From 1 to 24 December, three-dimensional photographs will show a variety of silver objects created between the 15th and early 20th centuries – chalices, tankards, boxes, dishes, stationery and toiletry sets. The Advent Calendar will provide viewers with the opportunity to zoom in and appreciate the objects from all sides, and to notice details usually not noticeable when viewing objects in the Museum’s display case. Every day starting 1 December, a new box with one item will open in the calendar. The calendar will be available on the Museum’s website until the end of January 2023.
The Museum’s silverware collection is based on sacred objects donated to the Museum by Latvian parishes. The oldest of these (also on display in the Advent Calendar) is a 15th century Gothic Holy Communion Chalice from St John’s Church, Riga. It is one of the oldest liturgical objects made by pre-Reformation silversmiths in Riga and has survived to the present day.
A historically unique item is a small cosmetic case, the work of silversmith Georg Wolf Schmiedhammer from Jelgava, which the later Duke of Courland-Semigallia Ernst Johann Biron gifted to his fiancée Benigna Gottlieb von Trotha-Treyden in 1722. The presentation of the gift is recorded in a letter from Ernst Johann to his bride: “I hope that the great Schmiedhammer was already with you and that the surprise was a success. I thank God on this day for all the good and dear things he has done for you, may the great God continue to grant you good health. When the business is over, may not the slightest sorrow grieve your heart. “Schen und liebl” (Beautiful and dear) is the motto of your heart. Since I have the advantage of being close to your heart, I count the days that still separate us and console myself that I shall soon see my lovely angel.”
Another particularly valuable object is a tankard with lid made in 1706 by the greatest Riga silversmith of the Baroque period, Johann Georg Eben. Eben is characterised by his masterly rendering of figures and perspective in a gently curving relief. His works are also in the Museum of the History of Riga and Navigation, the Victoria and Albert Museum in London and the Metropolitan Museum in New York.

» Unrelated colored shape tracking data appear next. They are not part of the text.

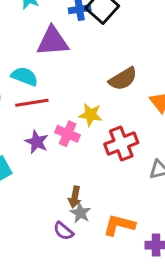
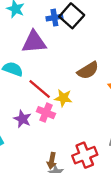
red line: (32, 103) -> (40, 89), moved, turned 50
red cross: (121, 143) -> (85, 155), moved

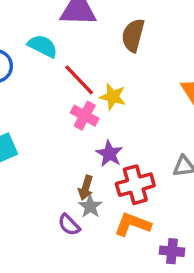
brown semicircle: (88, 70) -> (133, 35), moved, turned 130
purple star: (22, 119) -> (109, 154), moved

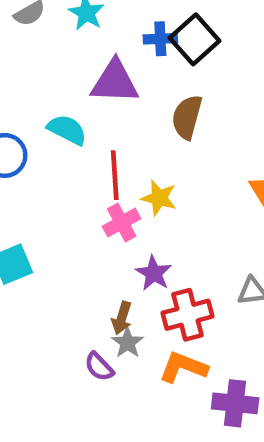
red line: (79, 80) -> (115, 175), turned 39
pink cross: (85, 116) -> (122, 222), turned 32
purple cross: (172, 251) -> (235, 403), size x1.4

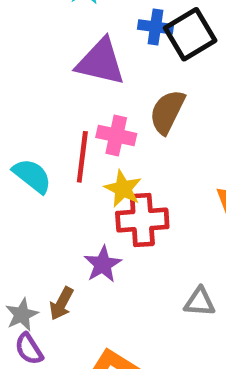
cyan semicircle: (67, 130) -> (32, 176), moved
pink cross: (122, 222) -> (116, 135), moved, turned 30
red cross: (187, 315) -> (142, 220), moved
gray star: (127, 343) -> (22, 315), moved

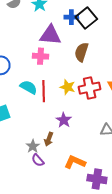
pink cross: (116, 135) -> (40, 56), moved
red line: (82, 157) -> (44, 91), moved
red cross: (142, 220) -> (90, 88), moved

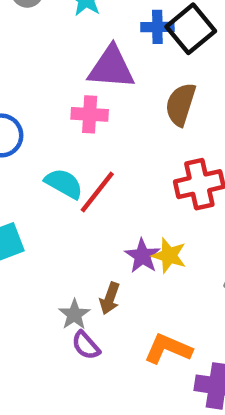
yellow star: (68, 87) -> (169, 256), moved
red line: (44, 91) -> (97, 192), turned 40

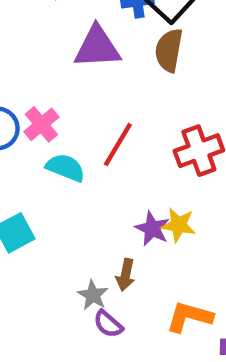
brown semicircle: (181, 104) -> (169, 50), moved
pink cross: (90, 114) -> (41, 124), moved, turned -36
red line: (97, 192) -> (118, 145), moved

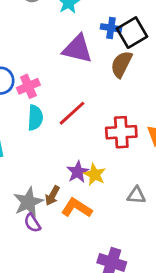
cyan semicircle: (66, 168) -> (35, 118), turned 55
gray star: (93, 295) -> (28, 202), size x1.5
orange L-shape: (189, 317) -> (77, 208), moved

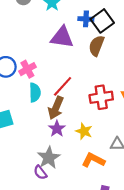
purple star: (78, 172) -> (57, 129), moved
brown arrow: (52, 196) -> (56, 108), moved, size x1.5
gray star: (28, 202) -> (49, 158), moved
orange L-shape: (77, 208) -> (93, 160), moved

The three-dimensional Advent Calendars have been produced at the Museum for several years in collaboration with the Ocean Multimedia studio. Visitors have had the opportunity to take a closer look at glass, porcelain and faience objects, some of the Museum’s fan collection, lighting fixtures, small household objects – boxes, needles, glass bottles – and the finest examples of the Museum’s clock collection.